Page images and extracted text
──────────────────────────────

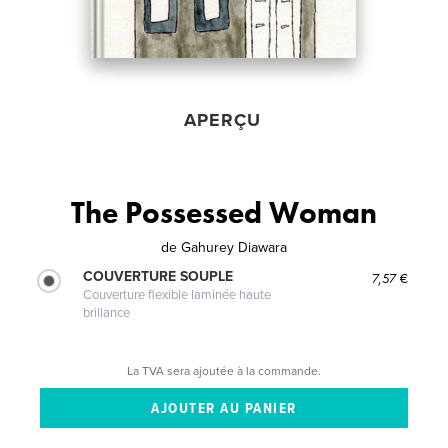
APERÇU
The Possessed Woman
de
Gahurey Diawara
COUVERTURE SOUPLE
7,57 €
Couverture flexible laminée haute
brillance
La TVA sera ajoutée à la commande.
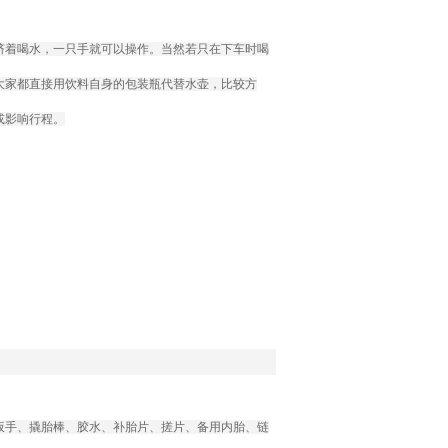
挤着喝水，一只手就可以操作。当然若只在下车时喝
大家都直接用饮料自身的包装瓶代替水壶，比较方
或影响行程。
扳手、撬胎棒、胶水、补胎片、搓片、备用内胎、链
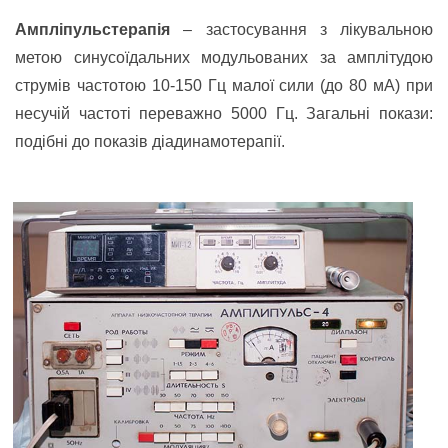
Ампліпульстерапія
– застосування з лікувальною
метою синусоїдальних модульованих за амплітудою
струмів частотою 10-150 Гц малої сили (до 80 мА) при
несучій частоті переважно 5000 Гц. Загальні покази:
подібні до показів діадинамотерапії.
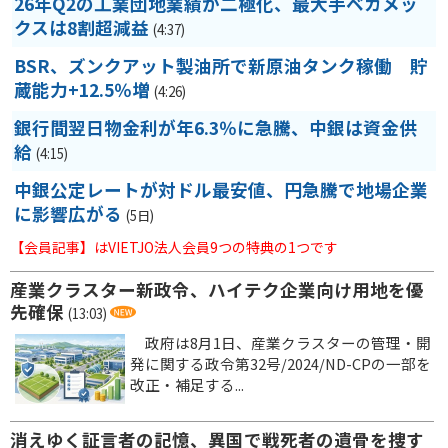
26年Q2の工業団地業績が二極化、最大手ベカメッ
クスは8割超減益
(4:37)
BSR、ズンクアット製油所で新原油タンク稼働 貯
蔵能力+12.5％増
(4:26)
銀行間翌日物金利が年6.3％に急騰、中銀は資金供
給
(4:15)
中銀公定レートが対ドル最安値、円急騰で地場企業
に影響広がる
(5日)
【会員記事】はVIETJO法人会員9つの特典の1つです
産業クラスター新政令、ハイテク企業向け用地を優
先確保
(13:03)
政府は8月1日、産業クラスターの管理・開
発に関する政令第32号/2024/ND-CPの一部を
改正・補足する...
消えゆく証言者の記憶、異国で戦死者の遺骨を捜す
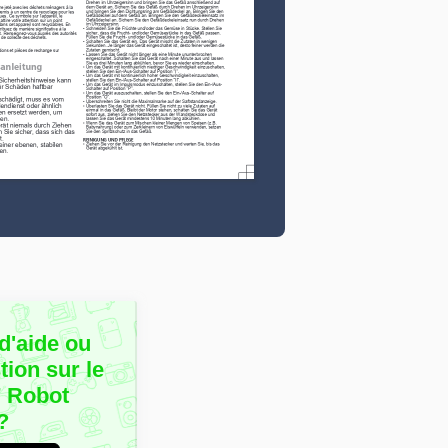
d'aide ou
ion sur le
7 Robot
?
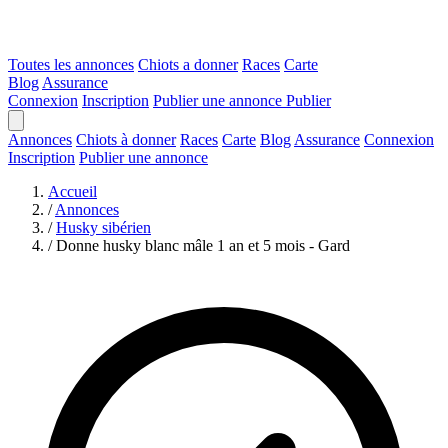
Toutes les annonces
Chiots a donner
Races
Carte
Blog
Assurance
Connexion
Inscription
Publier une annonce
Publier
Annonces
Chiots à donner
Races
Carte
Blog
Assurance
Connexion
Inscription
Publier une annonce
Accueil
/
Annonces
/
Husky sibérien
/
Donne husky blanc mâle 1 an et 5 mois - Gard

──────────────────────────────

--- EXERCISE GOAL ---
Write the entries above out again exactly, omitting each image.

--- ANSWER BELOW ---
APERÇU
The Possessed Woman
de
Gahurey Diawara
COUVERTURE SOUPLE
7,57 €
Couverture flexible laminée haute
brillance
La TVA sera ajoutée à la commande.
挤着喝水，一只手就可以操作。当然若只在下车时喝
大家都直接用饮料自身的包装瓶代替水壶，比较方
或影响行程。
扳手、撬胎棒、胶水、补胎片、搓片、备用内胎、链
Ампліпульстерапія
– застосування з лікувальною
метою синусоїдальних модульованих за амплітудою
струмів частотою 10-150 Гц малої сили (до 80 мА) при
несучій частоті переважно 5000 Гц. Загальні покази:
подібні до показів діадинамотерапії.
26年Q2の工業団地業績が二極化、最大手ベカメッ
クスは8割超減益
(4:37)
BSR、ズンクアット製油所で新原油タンク稼働 貯
蔵能力+12.5％増
(4:26)
銀行間翌日物金利が年6.3％に急騰、中銀は資金供
給
(4:15)
中銀公定レートが対ドル最安値、円急騰で地場企業
に影響広がる
(5日)
【会員記事】はVIETJO法人会員9つの特典の1つです
産業クラスター新政令、ハイテク企業向け用地を優
先確保
(13:03)
政府は8月1日、産業クラスターの管理・開
発に関する政令第32号/2024/ND-CPの一部を
改正・補足する...
消えゆく証言者の記憶、異国で戦死者の遺骨を捜す
d'aide ou
ion sur le
7 Robot
?
Toutes les annonces
Chiots a donner
Races
Carte
Blog
Assurance
Connexion
Inscription
Publier une annonce
Publier
Annonces
Chiots à donner
Races
Carte
Blog
Assurance
Connexion
Inscription
Publier une annonce
Accueil
/
Annonces
/
Husky sibérien
/
Donne husky blanc mâle 1 an et 5 mois - Gard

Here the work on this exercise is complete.